The history of machine translation is a fairly turbulent story of boom and bust, broken promises and shattered dreams (and some spectacular successes). With the advent of Statistical Machine Translation (SMT), history has repeated itself with uncanny precision. I would say we are now between Phases 2 and 3 of the famous Gartner Hype Cycle (which, annoyingly, is not a cycle at all):
For the last 10 years or so, researchers have been telling us that SMT represented a revolution in machine translation; that there would be no more linguistics, no more rules, just data. “Give me enough data,” went their motto, “and we can work miracles!’. Well Google has enough data, but they still have their limitations. I tried some things out:
- Ich will diesen Satz übersetzen
Google says: I want to translate this sentence
Perfect! If only we could always write like this…
- Ich will nur dass diser Satz richtig übersetzt wird
Google says: I just want that images this sentence is translated correctly.
Should be: I just want this sentence to be translated correctly
This is not so great. It just doesn’t make sense – where did “images” come from? So what went wrong?
Well I made two simple mistakes. There should be a comma after “nur” and “diser” should be “dieser”. Let’s fix those issues and try again:
- Ich will nur, dass dieser Satz richtig übersetzt wird.
Google says: I only want that this sentence is translated correctly.
Much better, but sounds a bit funny to my (British) English ears. It’s not wrong, just a bit stilted.
Now let’s try something a bit more difficult (although by no means unusual):
- Ich möchte bitte den Satz übersetzen lassen
Google says: I would like to translate the sentence
Now this translation sounds good (if you don’t know German), but it’s actually *wrong*. It should be “I would like to have this sentence translated”. A subtle, but quite possibly technically significant, difference.
Now I am not Google-Translate-bashing here; SMT is a great technology; but it’s not magic.
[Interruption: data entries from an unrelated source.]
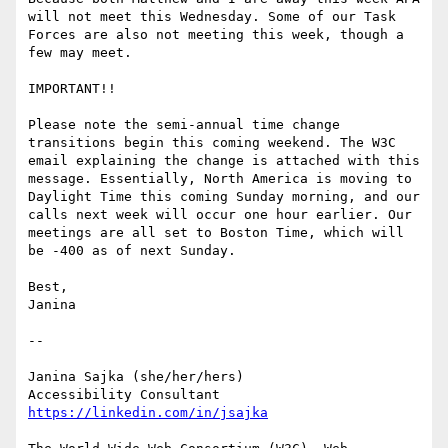
will not meet this Wednesday. Some of our Task 
Forces are also not meeting this week, though a 
few may meet.

IMPORTANT!!

Please note the semi-annual time change 
transitions begin this coming weekend. The W3C 
email explaining the change is attached with this 
message. Essentially, North America is moving to 
Daylight Time this coming Sunday morning, and our 
calls next week will occur one hour earlier. Our 
meetings are all set to Boston Time, which will 
be -400 as of next Sunday.

Best,

Janina

-- 

Janina Sajka (she/her/hers)

Accessibility Consultant 
https://linkedin.com/in/jsajka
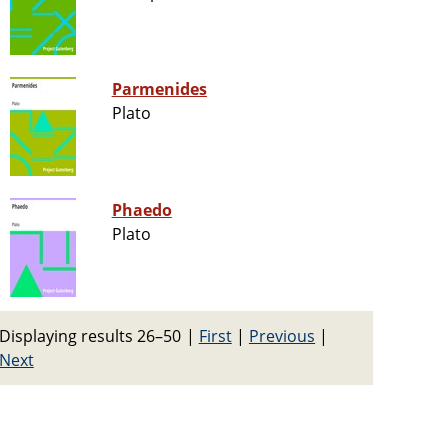
Parmenides
Plato
Phaedo
Plato
Displaying results 26–50
|
First
|
Previous
|
Next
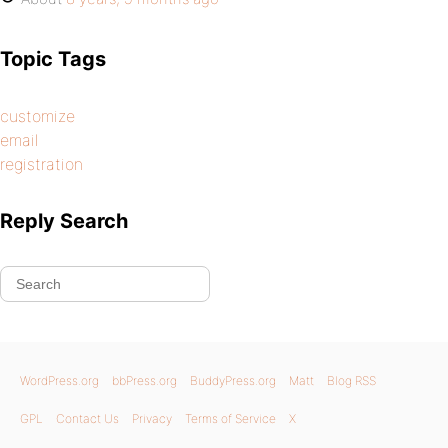
Topic Tags
customize
email
registration
Reply Search
WordPress.org
bbPress.org
BuddyPress.org
Matt
Blog RSS
GPL
Contact Us
Privacy
Terms of Service
X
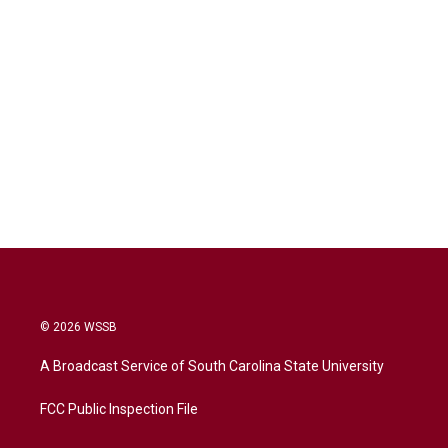
© 2026 WSSB
A Broadcast Service of South Carolina State University
FCC Public Inspection File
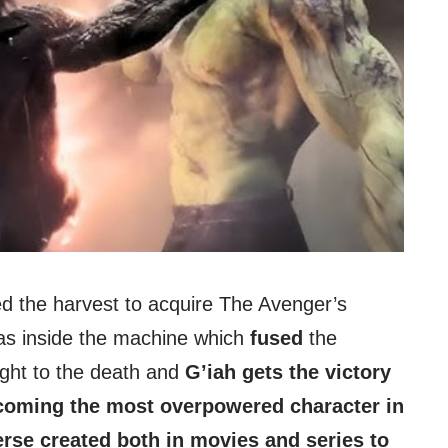
sed the harvest to acquire The Avenger’s
s inside the machine which
fused
the
ight to the death and
G’iah gets the victory
becoming the most overpowered character in
rse created both in movies and series to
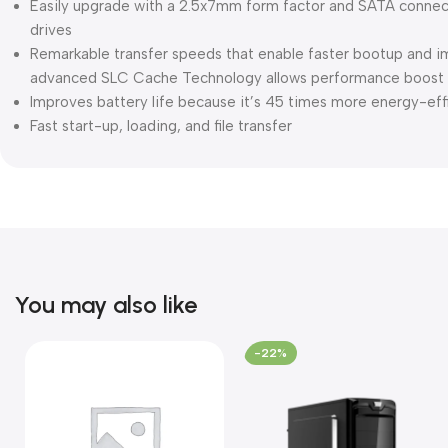
Easily upgrade with a 2.5x7mm form factor and SATA connect
drives
Remarkable transfer speeds that enable faster bootup and 
advanced SLC Cache Technology allows performance boost a
Improves battery life because it’s 45 times more energy-effi
Fast start-up, loading, and file transfer
You may also like
-22%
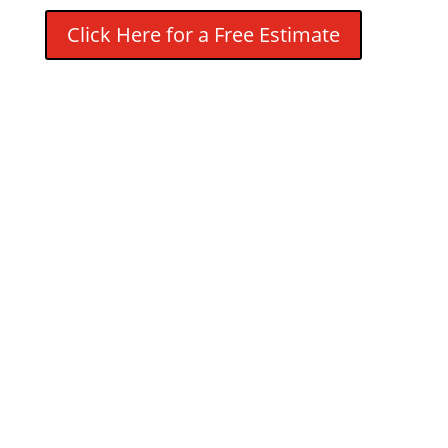
Click Here for a Free Estimate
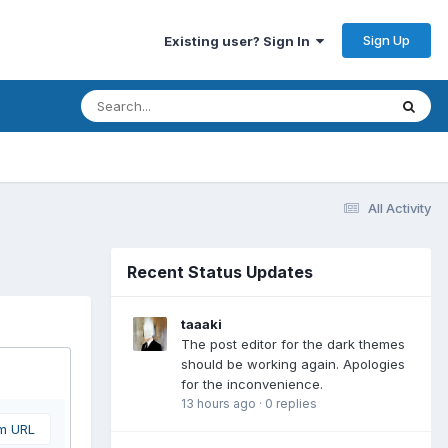
Sign Up
Existing user? Sign In
All Activity
Recent Status Updates
taaaki
The post editor for the dark themes
should be working again. Apologies
for the inconvenience.
13 hours ago
·
0 replies
om URL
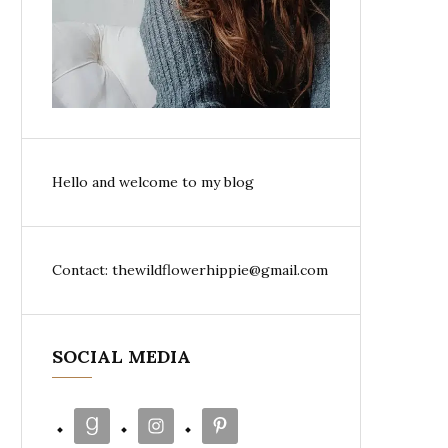
Hello and welcome to my blog
Contact: thewildflowerhippie@gmail.com
SOCIAL MEDIA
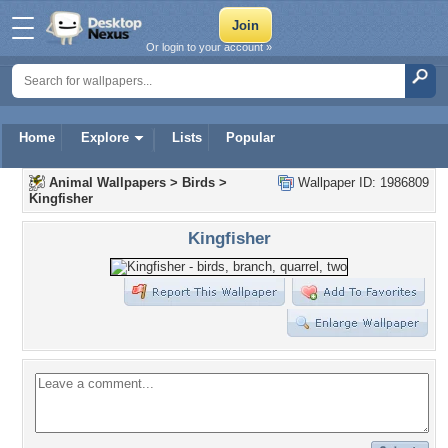
Or login to your account »
Home
Explore
Lists
Popular
Animal Wallpapers
>
Birds
>
Wallpaper ID: 1986809
Kingfisher
Kingfisher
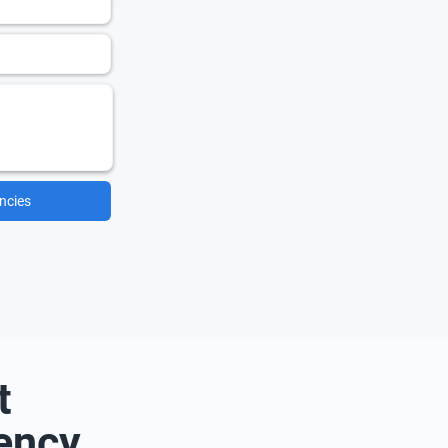
ncies
t
ency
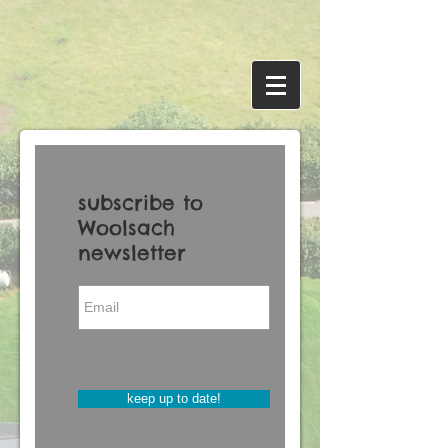
subscribe to
Woolsach
newsletter
keep up to date!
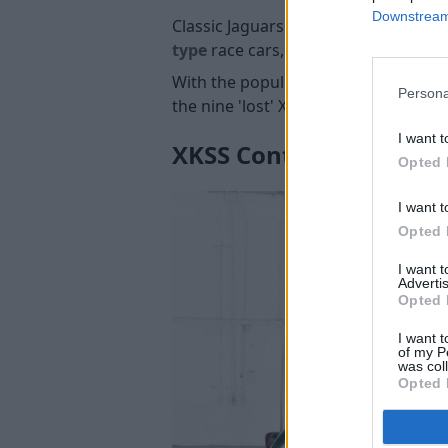
Downstream 
Classic Jaguars are naturally always
type
race cars, as only 12 of the ori
With the popularity of the 'missing 
Persona
the nine 'lost' XKSS sports cars for 
I want t
XKSS Continuation
Opted 
I want t
Opted 
I want 
Advertis
Opted 
I want t
of my P
was col
Opted 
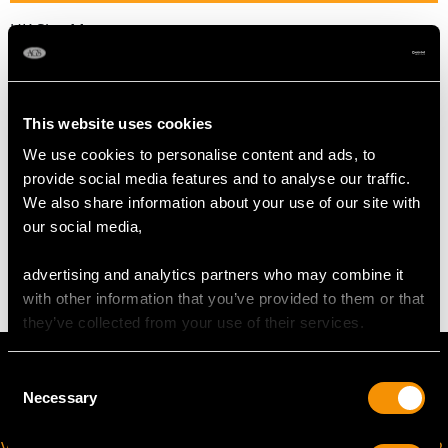
UK Size M
USA Size 6
The
ring size
may be professionally adjusted in size on
This website uses cookies
request to meet your personal requirements.
We use cookies to personalise content and ads, to
provide social media features and to analyse our traffic.
WEIGHT
We also share information about your use of our site with
our social media,
4.35 grams
advertising and analytics partners who may combine it
with other information that you’ve provided to them or that
they’ve collected from your use of their services.
Consent
Necessary
Selection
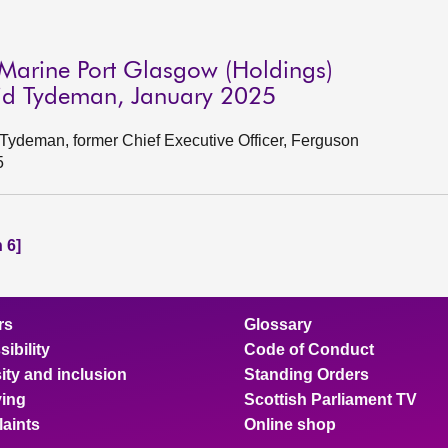
Marine Port Glasgow (Holdings)
vid Tydeman, January 2025
Tydeman, former Chief Executive Officer, Ferguson
5
 6]
rs
Glossary
ibility
Code of Conduct
ity and inclusion
Standing Orders
ing
Scottish Parliament TV
aints
Online shop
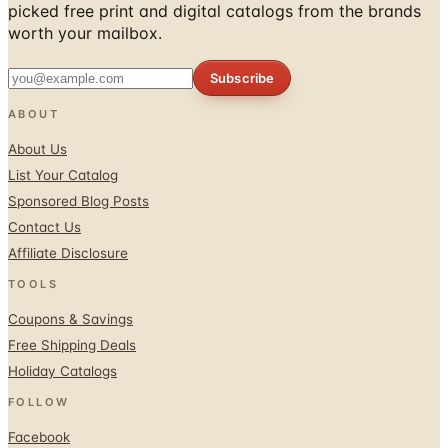
picked free print and digital catalogs from the brands
worth your mailbox.
Subscribe
ABOUT
About Us
List Your Catalog
Sponsored Blog Posts
Contact Us
Affiliate Disclosure
TOOLS
Coupons & Savings
Free Shipping Deals
Holiday Catalogs
FOLLOW
Facebook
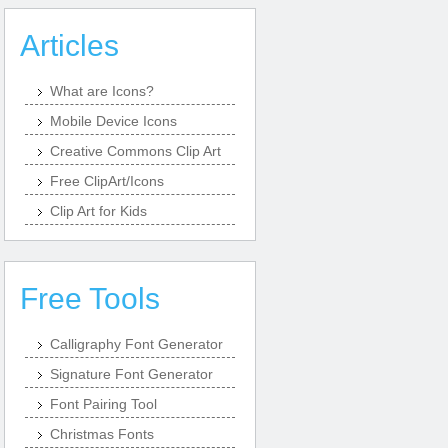
Articles
What are Icons?
Mobile Device Icons
Creative Commons Clip Art
Free ClipArt/Icons
Clip Art for Kids
Free Tools
Calligraphy Font Generator
Signature Font Generator
Font Pairing Tool
Christmas Fonts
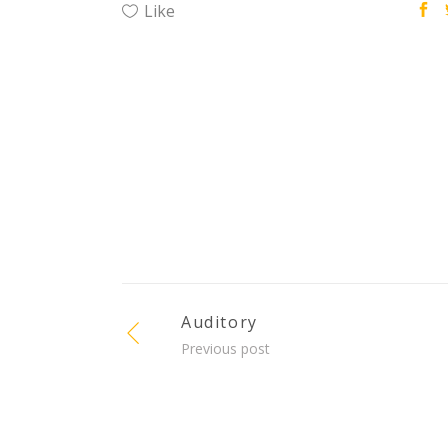
Like
Auditory
Previous post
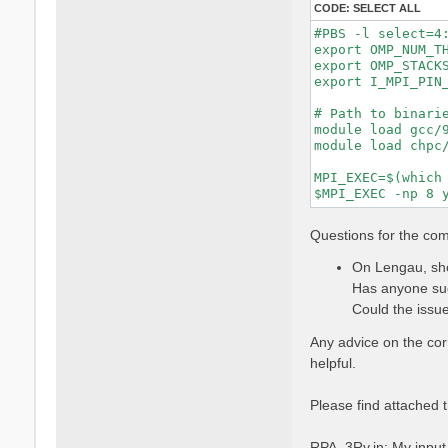
CODE:
SELECT ALL
#PBS -l select=4:
export OMP_NUM_TH
export OMP_STACKS
export I_MPI_PIN_
# Path to binarie
module load gcc/9
module load chpc/
MPI_EXEC=$(which 
Questions for the co
On Lengau, sho
Has anyone suc
Could the issue
Any advice on the co
helpful.
Please find attached t
RPA_3Ry.in: My input f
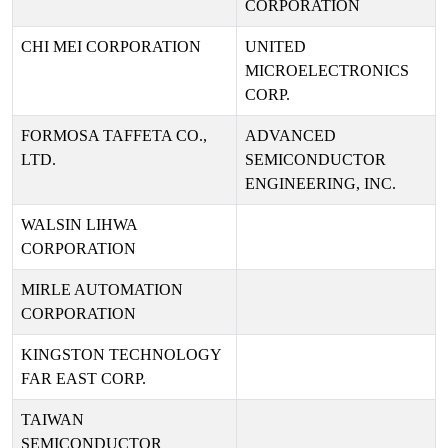
CORPORATION
CHI MEI CORPORATION
UNITED
MICROELECTRONICS
CORP.
FORMOSA TAFFETA CO.,
ADVANCED
LTD.
SEMICONDUCTOR
ENGINEERING, INC.
WALSIN LIHWA
CORPORATION
MIRLE AUTOMATION
CORPORATION
KINGSTON TECHNOLOGY
FAR EAST CORP.
TAIWAN
SEMICONDUCTOR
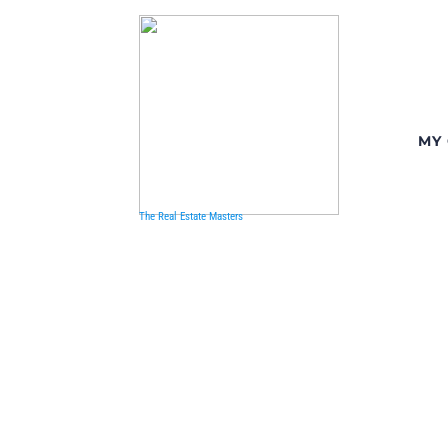
MY
The Real Estate Masters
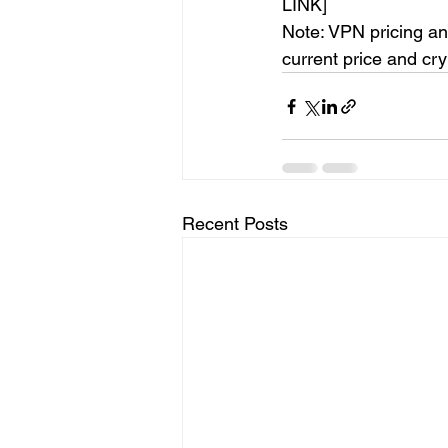
LINK]
Note: VPN pricing an
current price and cr
Recent Posts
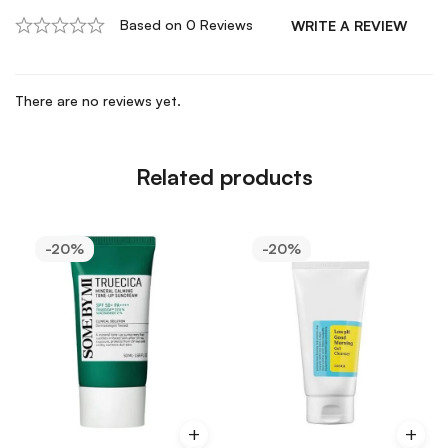
Based on 0 Reviews
WRITE A REVIEW
There are no reviews yet.
Related products
-20%
-20%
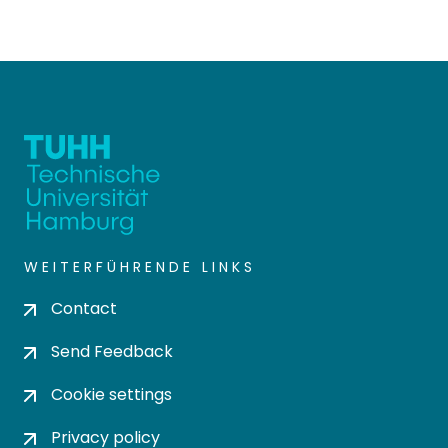
WEITERFÜHRENDE LINKS
Contact
Send Feedback
Cookie settings
Privacy policy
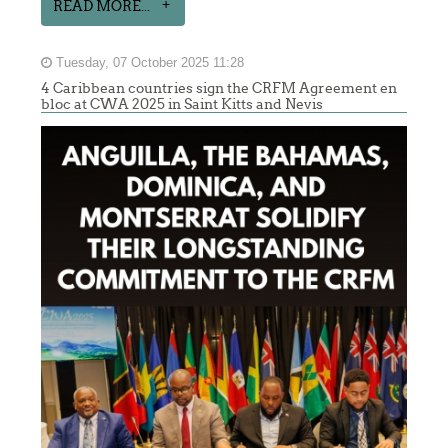
READ MORE...
Tuesday, 07 October 2025 11:28
4 Caribbean countries sign the CRFM Agreement en
bloc at CWA 2025 in Saint Kitts and Nevis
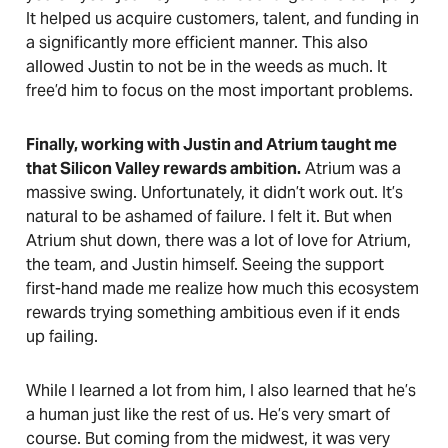
It helped us acquire customers, talent, and funding in
a significantly more efficient manner. This also
allowed Justin to not be in the weeds as much. It
free’d him to focus on the most important problems.
Finally, working with Justin and Atrium taught me
that Silicon Valley rewards ambition.
Atrium was a
massive swing. Unfortunately, it didn’t work out. It’s
natural to be ashamed of failure. I felt it. But when
Atrium shut down, there was a lot of love for Atrium,
the team, and Justin himself. Seeing the support
first-hand made me realize how much this ecosystem
rewards trying something ambitious even if it ends
up failing.
While I learned a lot from him, I also learned that he’s
a human just like the rest of us. He’s very smart of
course. But coming from the midwest, it was very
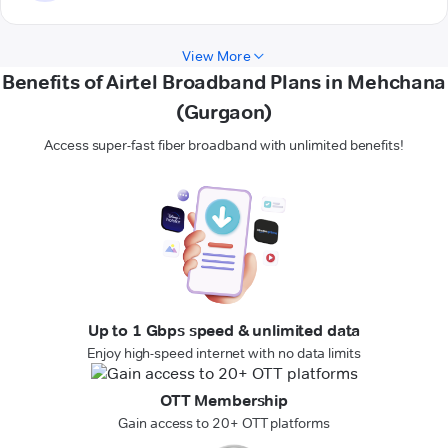
View More
Benefits of Airtel Broadband Plans in Mehchana
(Gurgaon)
Access super-fast fiber broadband with unlimited benefits!
Up to 1 Gbps speed & unlimited data
Enjoy high-speed internet with no data limits
OTT Membership
Gain access to 20+ OTT platforms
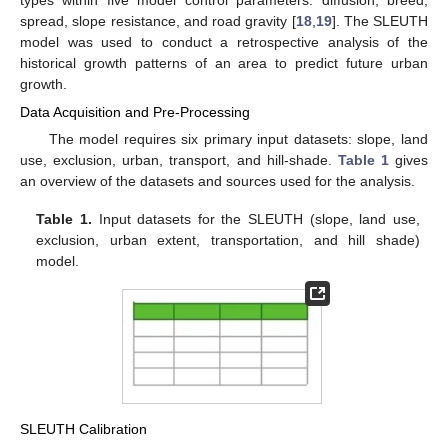
spread, slope resistance, and road gravity [
18
,
19
]. The SLEUTH
model was used to conduct a retrospective analysis of the
historical growth patterns of an area to predict future urban
growth.
Data Acquisition and Pre-Processing
The model requires six primary input datasets: slope, land
use, exclusion, urban, transport, and hill-shade.
Table 1
gives
an overview of the datasets and sources used for the analysis.
Table 1.
Input datasets for the SLEUTH (slope, land use,
exclusion, urban extent, transportation, and hill shade)
model.
SLEUTH Calibration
Errors in the input to these systems will always lead to unreliable results – yes, you still have to care about the quality of your source content.
You also, by the way, also still need to care about branding, compliance, and liability in your source content – these issues won’t not look after themselves by magic either.

@Andrew Bredenkamp: For the last 10 years or so, researchers have been telling us that SMT represented a revolution in machine translation; that there would be no more linguistics, no more rules, just data. “Give me enough data,” went their motto, “and we can work miracles!’. Well Google has enough data, but they still have their limitations.
Data alone is not sufficient. You need metadata about the context.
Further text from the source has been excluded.